Archaeological surveys using GPR — a guide
GPR is one of the most useful non-intrusive tools in archaeology. Here is how it is used to find buried features before any ground disturbance.
Archaeological GPR is one of the success stories of geophysical survey. Where a generation ago archaeological reconnaissance involved trial trenches and educated guesses, modern GPR allows whole sites to be mapped non-intrusively before any ground is broken. The deliverable — a depth-sliced map of buried features — has become a standard input to development planning, heritage assessment, and academic research. Here is how it is used in the UK.
What GPR finds in archaeology
In the right ground conditions, GPR can detect:
- Buried walls and foundations of stone, brick, or ceramic.
- Floors and pavements — Roman tessellated, mediaeval flagstone, modern industrial.
- Ditches, gullies, and pits as variations in soil density.
- Burials and graves as distinct anomalies in the natural soil profile.
- Industrial features such as kilns, hearths, and metalworking remains.
- Modern intrusions — services, drains, modern foundations — that need to be distinguished from genuine archaeology.
What GPR cannot do is tell you the date or cultural attribution of any feature it finds. It identifies anomalies; the archaeologist interprets them. GPR is a reconnaissance tool, not a substitute for excavation.
How a survey is run
A typical archaeological GPR survey covers an area in parallel transects, spaced closely enough to resolve features of interest. The antenna frequency is chosen for the expected depth and feature scale — often 400–600 MHz for typical archaeological depths, higher for shallow features, lower for deeper investigation.
Position is captured by GNSS or by surveyed gridding, depending on the scale and accessibility of the site. Modern multi-channel array systems can survey large areas faster than the traditional single-antenna approach, which has made site-scale archaeological GPR economically viable for development sites.
Data is processed into depth slices — horizontal “maps” of the subsurface at successive depths. The slices reveal patterns that are not visible on individual scan lines: a wall foundation appears as a continuous linear anomaly across multiple slices; a pit appears as a localised feature visible at one depth band.
Where GPR fits among archaeological techniques
GPR complements rather than replaces other archaeological techniques:
- Magnetometry detects ferrous and fired-clay features extremely well over large areas, often faster than GPR. Magnetometry is the standard reconnaissance for many development sites.
- Resistivity maps subsurface electrical resistance and is good at finding stone walls and infill features.
- GPR sees more vertically — it provides depth information that magnetometry and resistivity do not.
- Trial trenching is the definitive method for verifying anomalies and establishing date and significance.

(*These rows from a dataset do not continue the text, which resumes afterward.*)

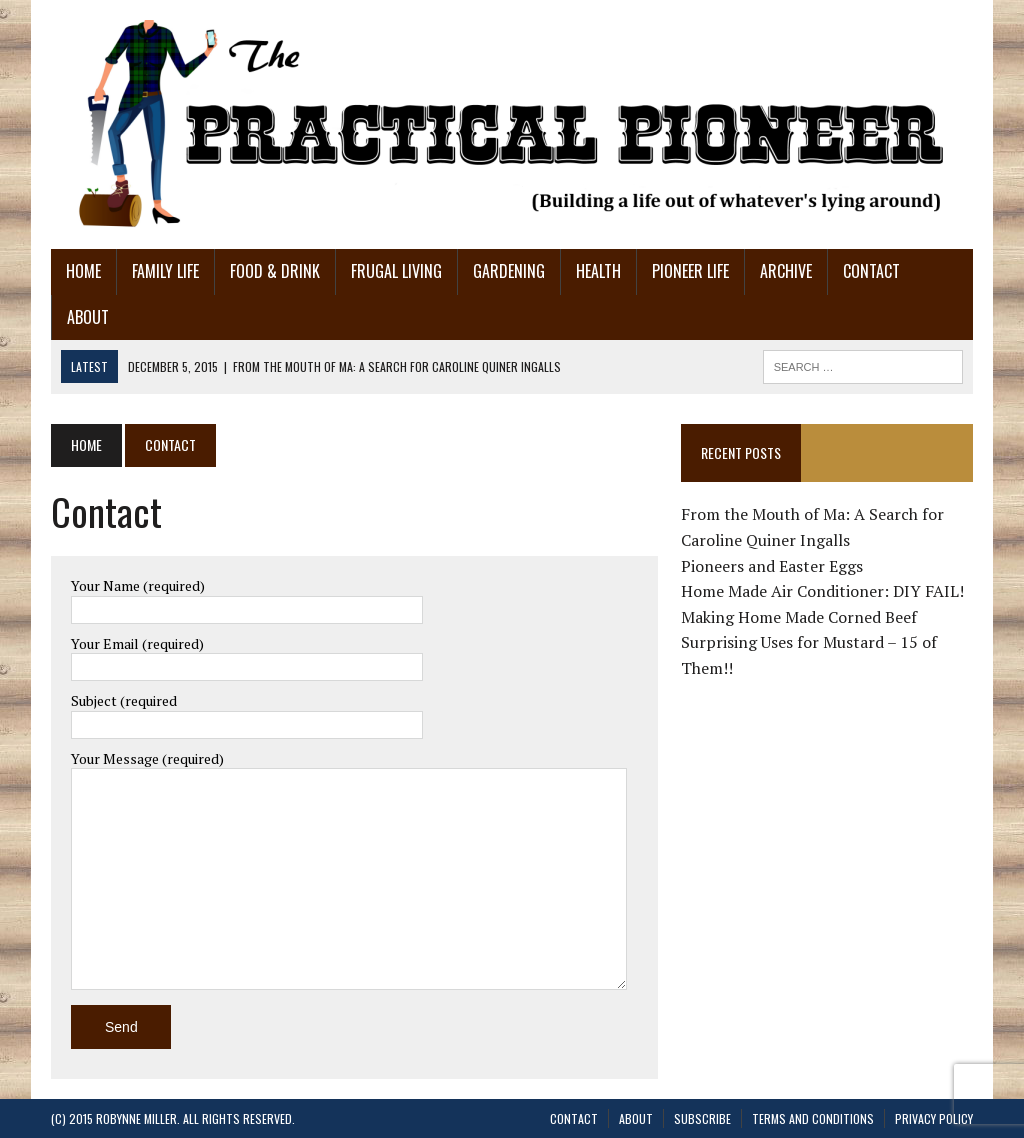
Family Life (165, 271)
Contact (871, 271)
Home (83, 271)
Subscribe (702, 1118)
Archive (786, 271)
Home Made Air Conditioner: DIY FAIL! (822, 591)
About (88, 317)
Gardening (509, 271)
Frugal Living (396, 271)
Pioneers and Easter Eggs (772, 566)
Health (598, 271)
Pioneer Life (690, 271)
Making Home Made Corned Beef (799, 617)
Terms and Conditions (813, 1118)
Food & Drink (275, 271)
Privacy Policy (934, 1118)
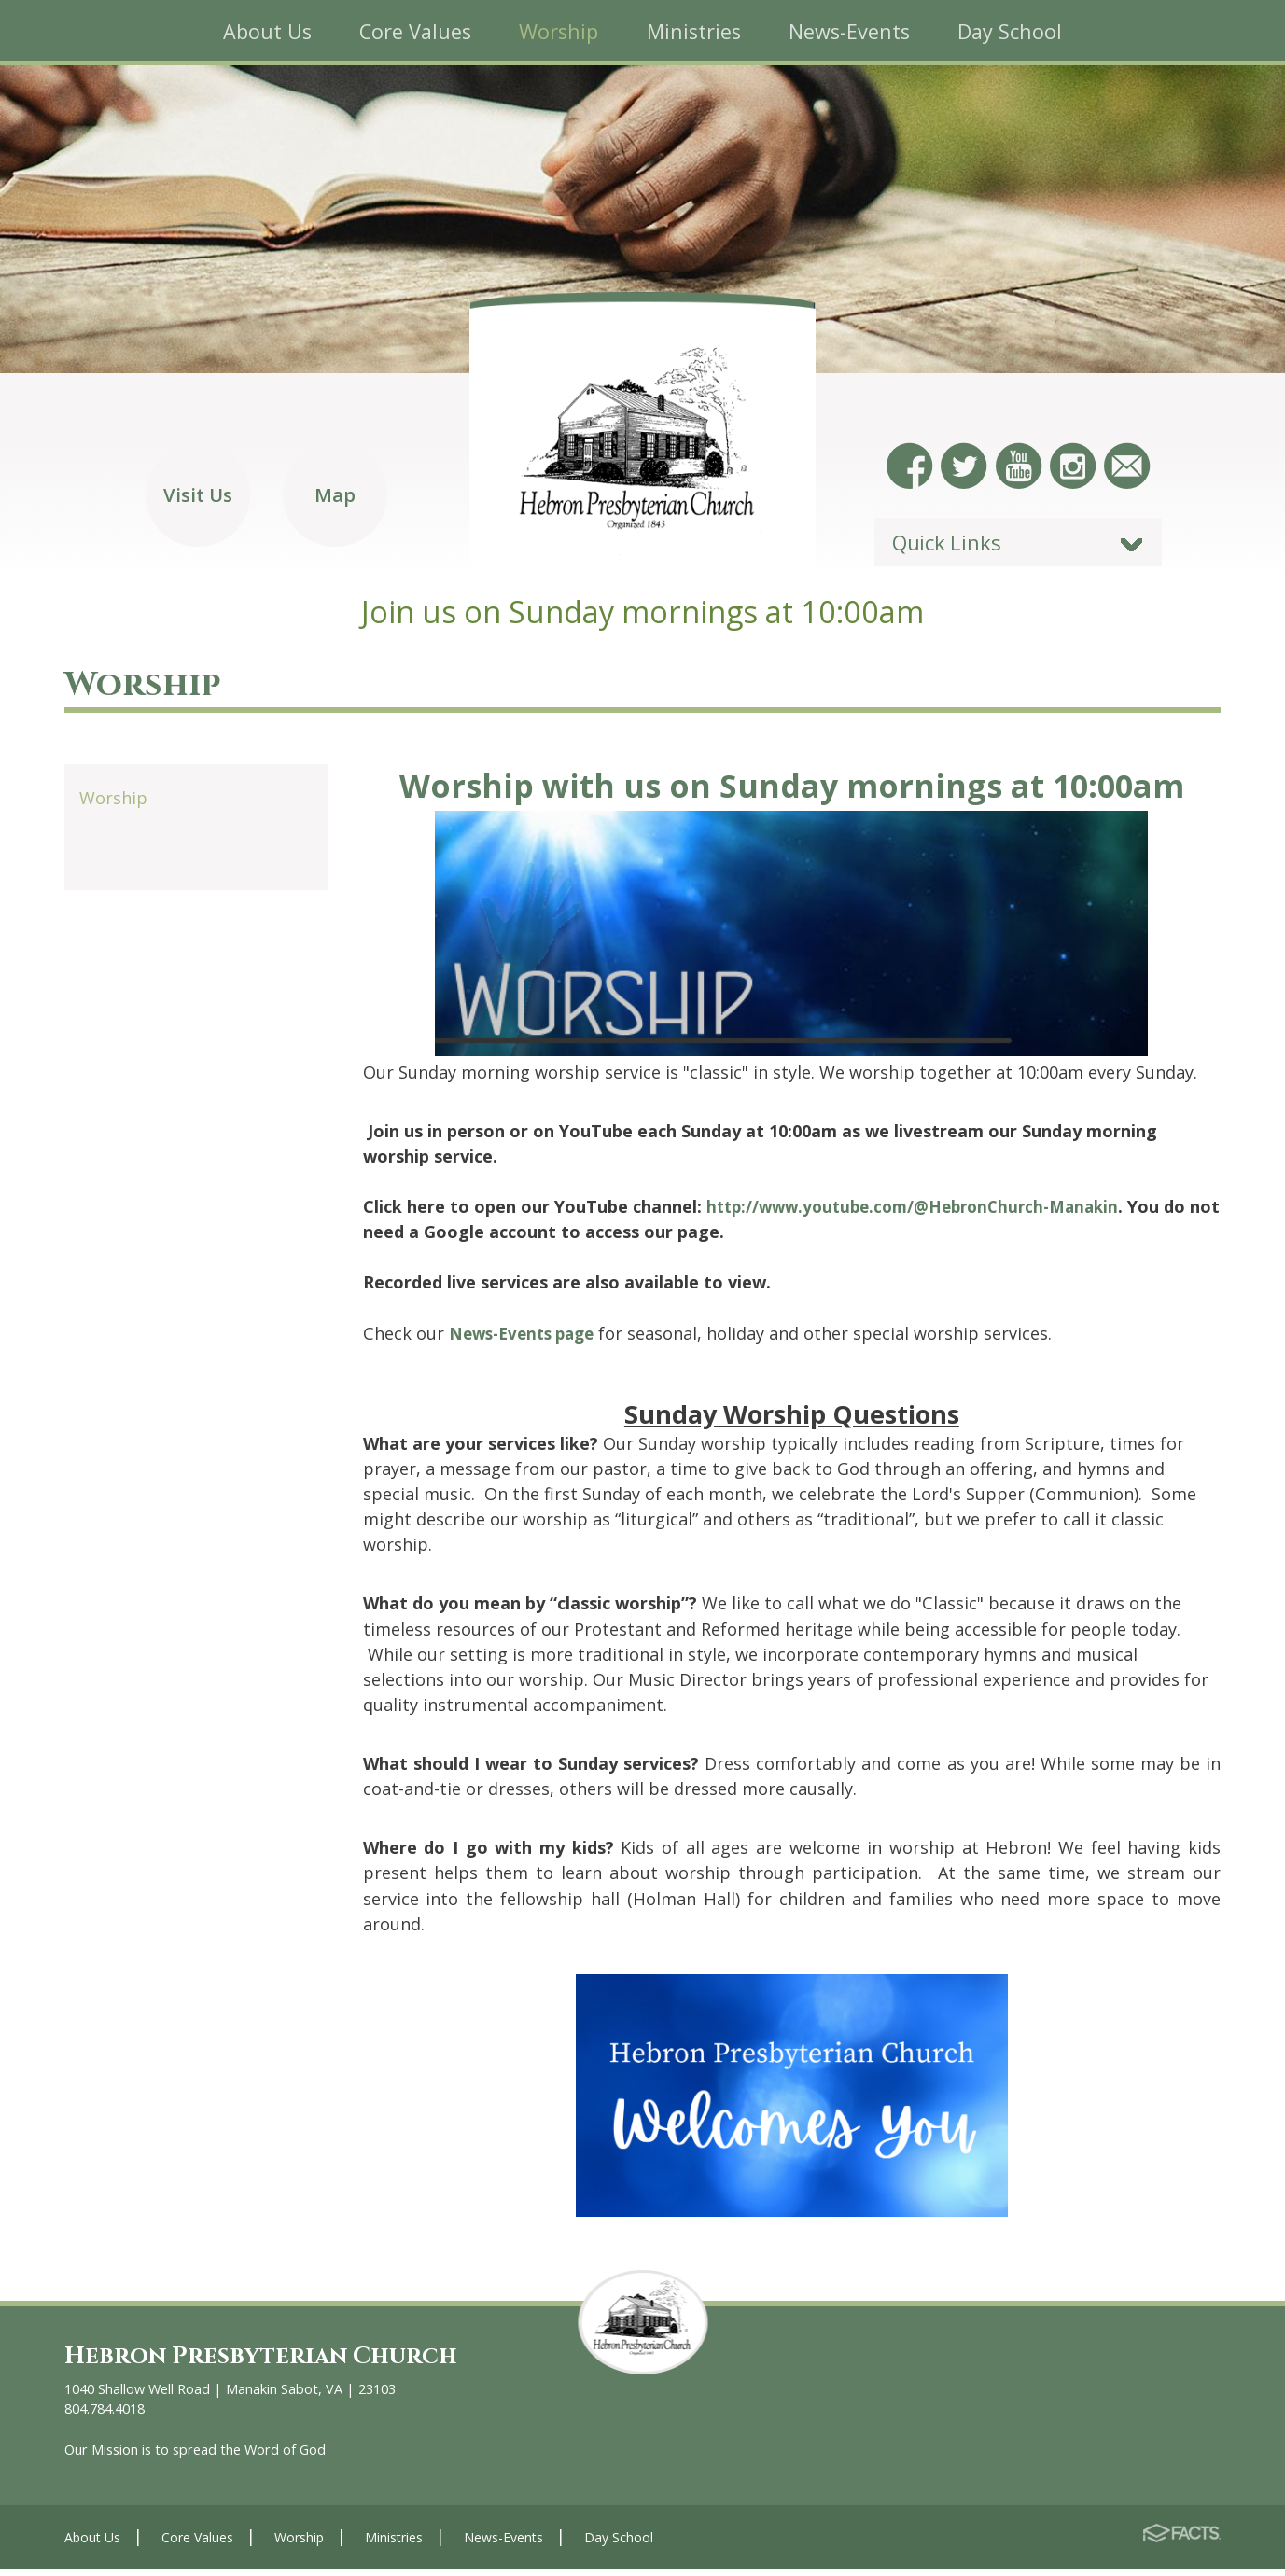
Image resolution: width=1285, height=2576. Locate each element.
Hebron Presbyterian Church (274, 2362)
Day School (618, 2545)
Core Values (197, 2545)
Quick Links (946, 549)
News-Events (503, 2545)
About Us (92, 2545)
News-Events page (527, 1340)
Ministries (394, 2545)
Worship (113, 804)
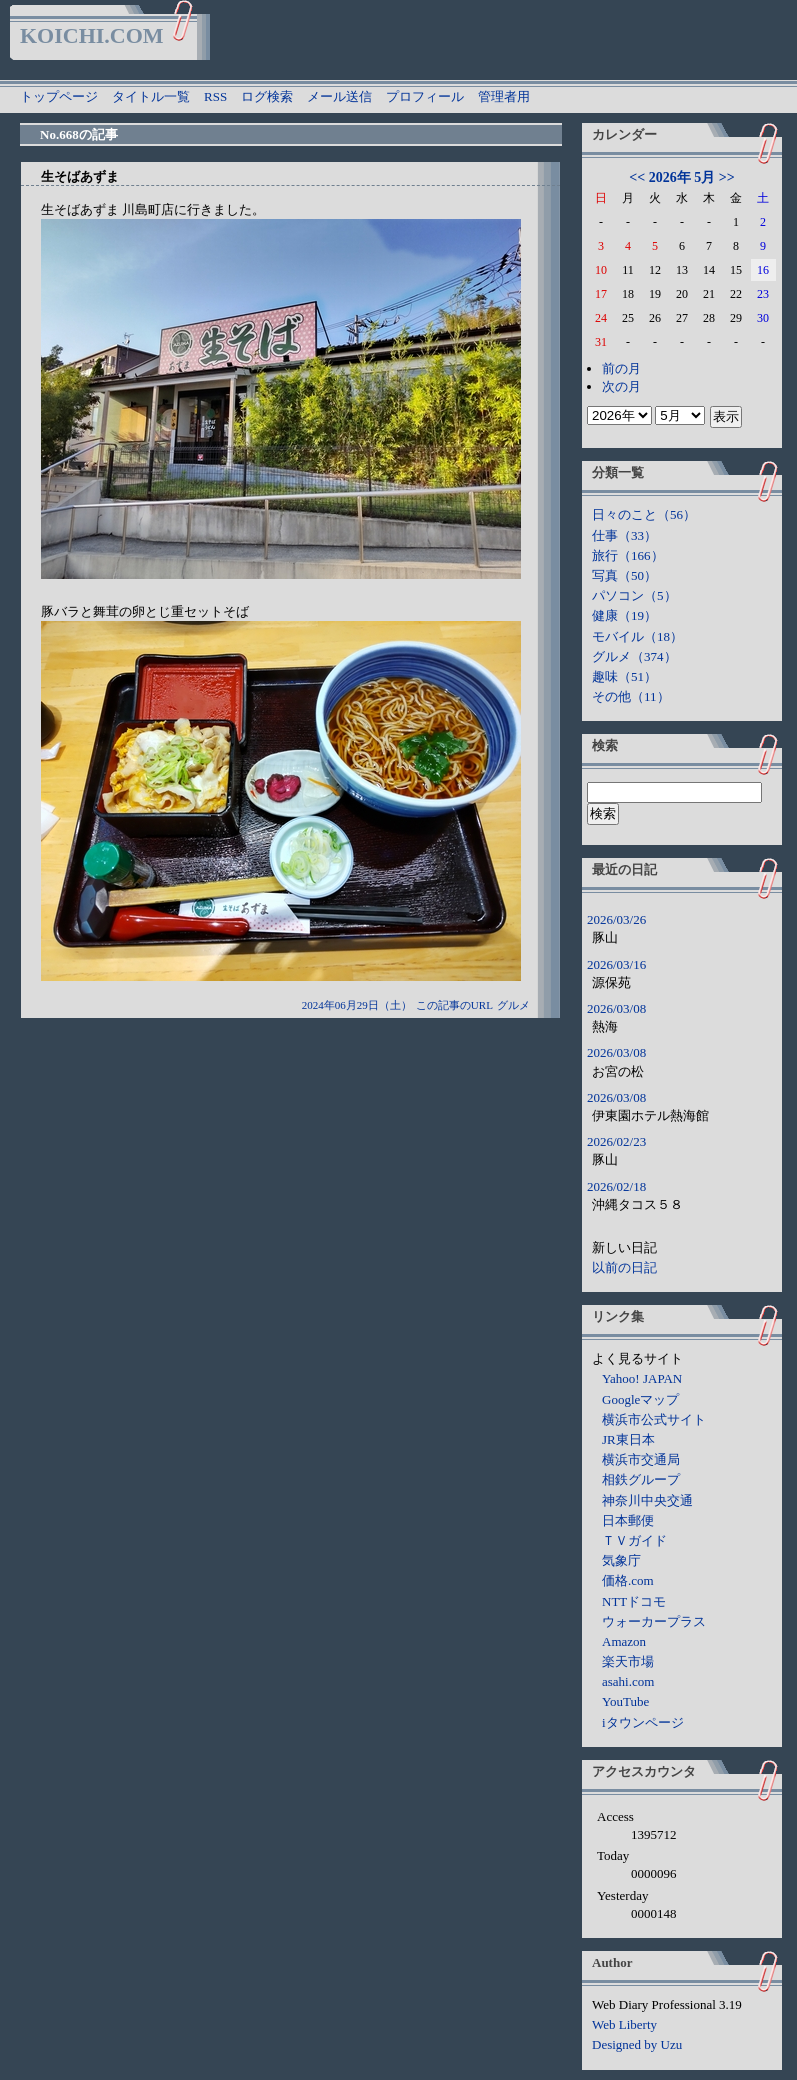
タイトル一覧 (151, 96)
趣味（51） (624, 676)
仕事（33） (624, 535)
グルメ (513, 1005)
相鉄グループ (641, 1479)
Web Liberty (624, 2024)
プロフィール (425, 96)
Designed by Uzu (637, 2044)
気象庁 (621, 1560)
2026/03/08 (616, 1008)
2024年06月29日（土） (357, 1005)
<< (637, 177)
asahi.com (628, 1681)
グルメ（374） (634, 656)
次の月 (621, 386)
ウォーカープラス (654, 1621)
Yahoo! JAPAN (642, 1378)
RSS (215, 96)
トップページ (59, 96)
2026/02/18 (616, 1186)
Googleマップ (640, 1399)
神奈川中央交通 (647, 1500)
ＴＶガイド (634, 1540)
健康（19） (624, 615)
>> (727, 177)
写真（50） (624, 575)
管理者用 (504, 96)
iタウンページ (643, 1722)
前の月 (621, 368)
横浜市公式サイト (654, 1419)
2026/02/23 (616, 1141)
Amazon (624, 1641)
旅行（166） (628, 555)
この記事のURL (454, 1005)
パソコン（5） (634, 595)
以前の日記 (624, 1267)
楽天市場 (628, 1661)
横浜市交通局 (641, 1459)
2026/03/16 (616, 964)
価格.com (628, 1580)
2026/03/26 (616, 919)
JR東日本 (628, 1439)
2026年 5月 (682, 177)
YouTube (625, 1701)
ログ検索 (267, 96)
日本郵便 (628, 1520)
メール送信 (339, 96)
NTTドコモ (634, 1601)
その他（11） (631, 696)
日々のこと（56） (644, 514)
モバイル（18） (637, 636)
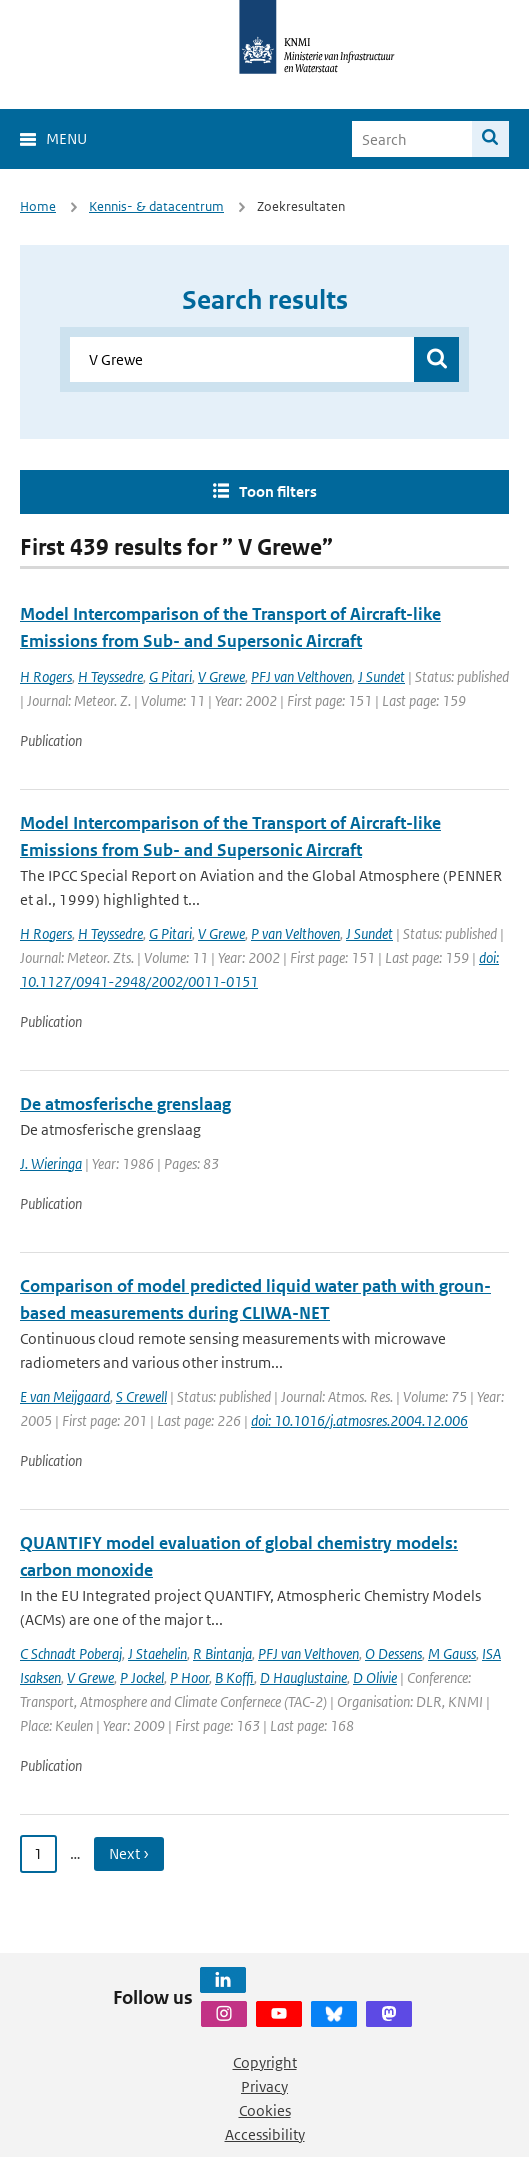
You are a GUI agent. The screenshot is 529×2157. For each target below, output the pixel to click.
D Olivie (375, 1677)
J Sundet (381, 676)
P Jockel (142, 1677)
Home (38, 206)
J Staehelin (157, 1653)
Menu (66, 138)
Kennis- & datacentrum (156, 206)
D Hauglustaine (303, 1677)
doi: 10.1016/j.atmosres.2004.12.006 (359, 1420)
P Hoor (189, 1677)
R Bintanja (222, 1653)
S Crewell (141, 1396)
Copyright (265, 2062)
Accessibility (265, 2134)
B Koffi (234, 1677)
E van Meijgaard (65, 1396)
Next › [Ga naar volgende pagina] (129, 1853)
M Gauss (452, 1653)
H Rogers (46, 676)
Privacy (264, 2086)
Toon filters (278, 491)
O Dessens (393, 1653)
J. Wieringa (51, 1163)
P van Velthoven (295, 933)
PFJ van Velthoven (301, 676)
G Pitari (170, 676)
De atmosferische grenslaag (125, 1104)
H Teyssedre (110, 676)
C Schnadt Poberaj (71, 1653)
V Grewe (221, 676)
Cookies (265, 2110)
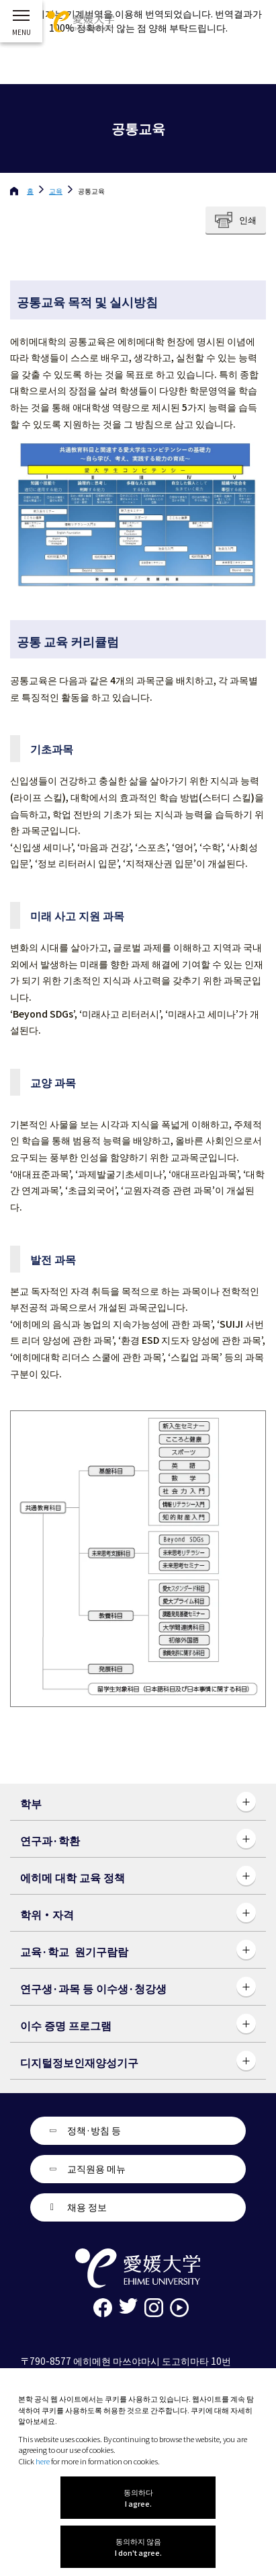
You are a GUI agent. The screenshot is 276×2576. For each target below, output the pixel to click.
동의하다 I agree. (138, 2498)
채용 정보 (87, 2206)
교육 (55, 191)
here (43, 2461)
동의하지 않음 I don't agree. (138, 2547)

A typical archaeological assessment uses GPR alongside another geophysical method, with trial trenching following up on anomalies of interest. The combined approach gives both broad coverage and verified ground-truth.
When archaeological GPR is required
UK planning regulations frequently require archaeological assessment as part of consenting for development on sites with known or suspected archaeological potential. A typical sequence:
- Desk-based assessment by an archaeologist identifies the potential.
- Geophysical survey (GPR, magnetometry, resistivity) maps anomalies non-intrusively.
- Trial trenching verifies anomalies of interest.
- Mitigation strategy is agreed with the local authority archaeologist.
GPR is most valuable where:
- The expected features are stone, brick, or floor surfaces (which other geophysics can miss).
- Depth information is needed to plan mitigation.
- The site has modern overburden that obscures shallow features from other methods.
- The site is in an urban or built-up environment where excavation is logistically difficult.
Limitations
Archaeological GPR has the same physical constraints as elsewhere:
- Conductive soils (clays, saturated organic deposits) limit penetration.
- Dense modern overburden can mask buried features.
- Rocky natural ground produces noise that mimics archaeological reflectors.
- Interpretation depends heavily on the surveyor’s experience.
A defensible archaeological GPR deliverable acknowledges these limits and presents anomalies with appropriate caution. “We have found a Roman villa” is not the language of an honest geophysical interpretation; “we have detected anomalies consistent with stone foundations within the depth range expected for the site” is.
What the deliverable looks like
A defensible archaeological GPR deliverable includes:
- Depth-sliced maps of the subsurface.
- An interpretation plan showing identified anomalies.
- A narrative interpretation by a qualified geophysicist.
- Source data files in formats accessible to the archaeological team.
- A method statement and equipment record.
The deliverable is typically produced jointly with the project archaeologist, who provides the cultural context for the interpretation.
Practical advice
If you are commissioning archaeological GPR for the first time:
- Engage an archaeologist before the geophysics. They define what to look for and how to interpret the results.
- Specify the depth range of interest, the feature scale, and the expected ground conditions.
- Plan the deliverable to feed directly into the planning consultation — depth slices and interpretation drawings are what the local authority archaeologist will look at.
- Budget for follow-up trial trenching on anomalies of interest. Geophysics finds; excavation confirms.
Used well, archaeological GPR has reshaped how UK development sites with archaeological potential are assessed. It is now a standard tool, not an experimental one — and a well-commissioned survey is one of the best investments a developer can make on a site with archaeological constraints.